After getting their start in the entertainment industry on Barney & Friends, Demi Lovato rose to prominence working on a variety of projects for Disney between 2007 and 2010, including Camp Rock and Sonny with a Chance. Not long after, Lovato debuted in the music industry with their first studio album Don’t Forget and went on to release several chart-topping hits.
When they were still a teenager, Lovato developed substance abuse habits and an eating disorder, leading them to seek treatment after they turned 18.
Following the recent release of their album Holy Fvck, the singer revealed that this was the only album they had recorded while completely sober, and there was a time when they truly believed “happiness wasn’t in the cards” for them.
Lovato has shed light on the incidents and situations that contributed to their disordered eating, mental health, and substance abuse problems, highlighting that their exploitation as a minor in Hollywood was a major factor in many problems that followed.
How Demi Lovato Was Overworked As A Teen Star
After growing up in the spotlight, Demi Lovato is now speaking out about the exploitation they faced as a child star. Namely, the ‘29’ singer has detailed how they were overworked as a minor and expected to perform as though they were an adult.
During an August 2022 appearance on the Call Her Daddy podcast, Lovato explained that they were on such an extremely intense schedule when they were a teenage Disney star that they would end up calling their mother crying out of sheer exhaustion.
“What people don't know is that the amount of work we had to do,” Lovato told the podcast host Alex Cooper. “Every year I filmed a season of a TV show, I went on tour, I made an album and I shot a movie and I did that all for like three years.”
“If I had a hiatus from my show, then I would have the tour bus pull up to the studio and take me on tour for one week, or I would fly to London to do promo.”
Lovato then explained that the difficult workload provoked them to explore drugs: “There was this extreme workload that I think put a lot of pressure on us and that's why some of us turned to... I personally turned to, ‘If you're going to work me like an adult, I'm going to party like an adult.’ That at 16 wasn't healthy at all.”
Soon, Lovato became the primary breadwinner in their family, which led to even more pressure and denied them the chance to simply be a teenager without any adult responsibilities.
“At a certain point, I was paying for the roof over my whole family's head, and my dad had quit his job to become my manager so his income was coming from me. My mom was a stay-at-home mom and there was just that pressure of ‘I'm paying for everything and like I need to keep going because if things start to disappear, so does the finances.’”
Demi Lovato’s Team’s Response To Their Eating Disorder
The level of responsibility Lovato had to take on at such a young age, along with the restrictions that were placed around them, led to the development of disordered eating habits.
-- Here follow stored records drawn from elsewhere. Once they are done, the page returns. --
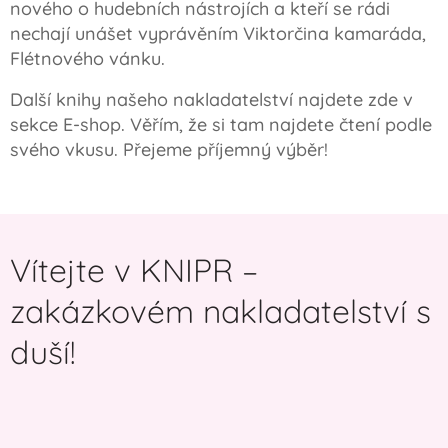
nového o hudebních nástrojích a kteří se rádi
nechají unášet vyprávěním Viktorčina kamaráda,
Flétnového vánku.
Další knihy našeho nakladatelství najdete zde v
sekce E-shop. Věřím, že si tam najdete čtení podle
svého vkusu. Přejeme příjemný výběr!
Vítejte v KNIPR –
zakázkovém nakladatelství s
duší!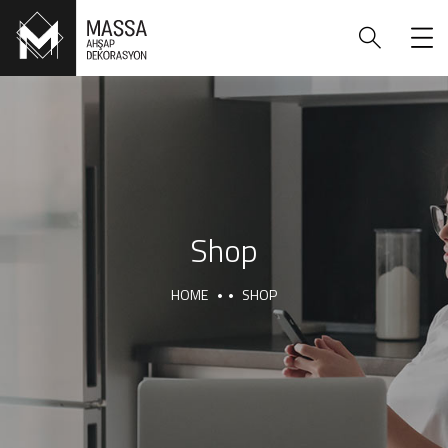
Shop
HOME
SHOP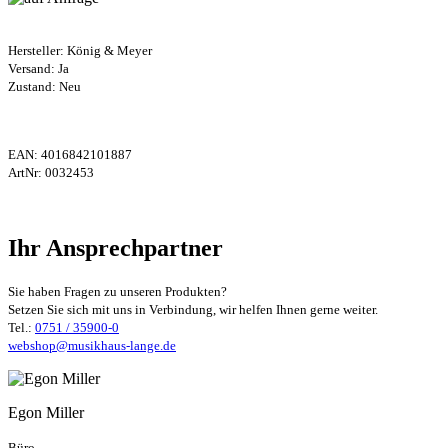
Hersteller:
König & Meyer
Versand: Ja
Zustand: Neu
EAN:
4016842101887
ArtNr:
0032453
Ihr Ansprechpartner
Sie haben Fragen zu unseren Produkten?
Setzen Sie sich mit uns in Verbindung, wir helfen Ihnen gerne weiter.
Tel.:
0751 / 35900-0
webshop@musikhaus-lange.de
Egon Miller
Büro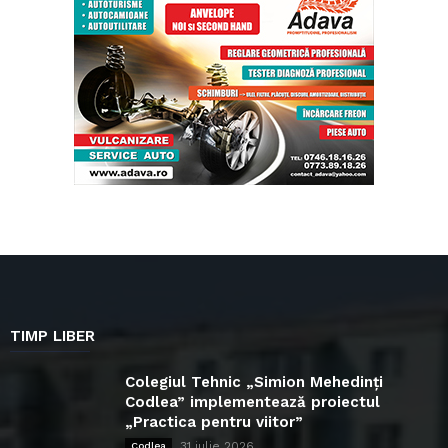
TIMP LIBER
Colegiul Tehnic „Simion Mehedinți
Codlea” implementează proiectul
„Practica pentru viitor”
31 iulie 2026
Codlea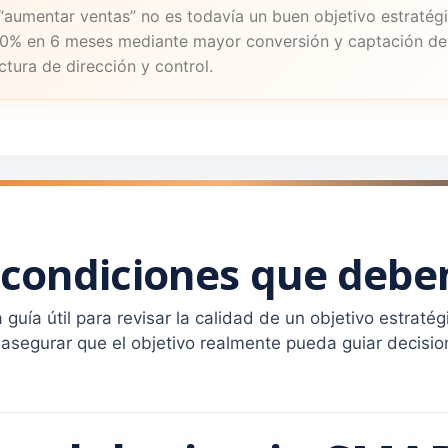
“aumentar ventas” no es todavía un buen objetivo estratég
20% en 6 meses mediante mayor conversión y captación de 
ctura de dirección y control.
 condiciones que debe
 guía útil para revisar la calidad de un objetivo estratég
 asegurar que el objetivo realmente pueda guiar decisio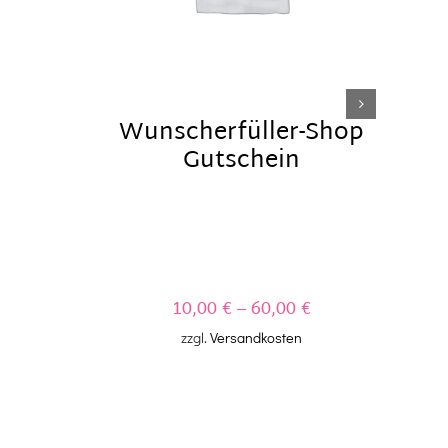
Wunscherfüller-Shop
Gutschein
10,00
€
–
60,00
€
zzgl.
Versandkosten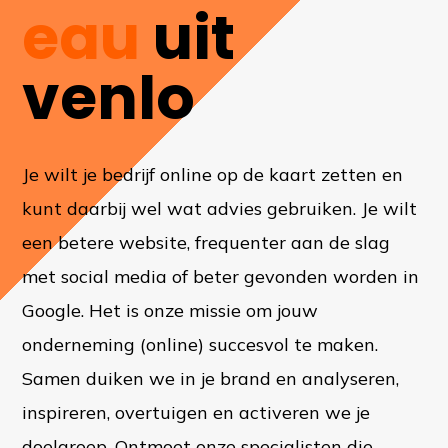
eau
uit
venlo
Je wilt je bedrijf online op de kaart zetten en
kunt daarbij wel wat advies gebruiken. Je wilt
een betere website, frequenter aan de slag
met social media of beter gevonden worden in
Google. Het is onze missie om jouw
onderneming (online) succesvol te maken.
Samen duiken we in je brand en analyseren,
inspireren, overtuigen en activeren we je
doelgroep. Ontmoet onze specialisten die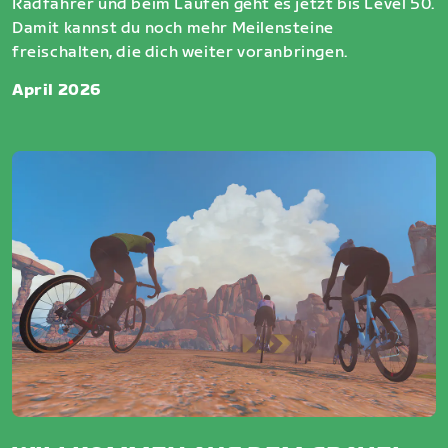
Radfahrer und beim Laufen geht es jetzt bis Level 50.
Damit kannst du noch mehr Meilensteine
freischalten, die dich weiter voranbringen.
April 2026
Even more shocking were the singer’s revelations that their team failed to take their cries for help seriously and even exacerbated their eating disorder by trying to control them.
Lovato sought treatment after they turned 18 for substance abuse and was open about their recovery from disordered eating in the years that followed.
However, between 2016 and 2018, their eating disorder returned. When they told their team about an episode of binging and purging, team members tried to control Lovato’s eating by physically preventing them from getting food.
“I didn’t have food in my hotel room, like, snacks in the mini bar, because they didn’t want me to eat the snacks,” Lovato shared, detailing that their team barricaded their hotel room door with furniture to stop them sneaking out for food, and also denied them access to a phone so they couldn’t call room service.
At one point, Lovato told an unnamed member of their team that they’d vomited blood, but the team member decided that Lovato wasn’t “sick enough” to seek treatment for an eating disorder.
“I think that was his way of saying, ‘No, you’re not going back to treatment because if you do, this will look bad on me,’” Lovato explained.
Demi Lovato Spoke Up About Being Assaulted, But The Perpetrator Wasn’t Charged
In their docuseries Demi Lovato: Dancing with the Devil, Lovato revealed that they were sexually assaulted as a teenager while working for the Disney Channel in the late 2000s. Guardian reports that the singer did not name the perpetrator but did reveal that they “had to see this person all the time” following the assault.
Though Lovato did report the incident, the offender was not punished: “… I’m just gonna say it: my #MeToo story is me telling somebody that someone did this to me, and they never got in trouble for it. They never got taken out of the movie they were in.”
Lovato then shared that she decided to speak publicly about the incident “because everyone that that happens to should absolutely speak their voice if they can and feel comfortable doing so.”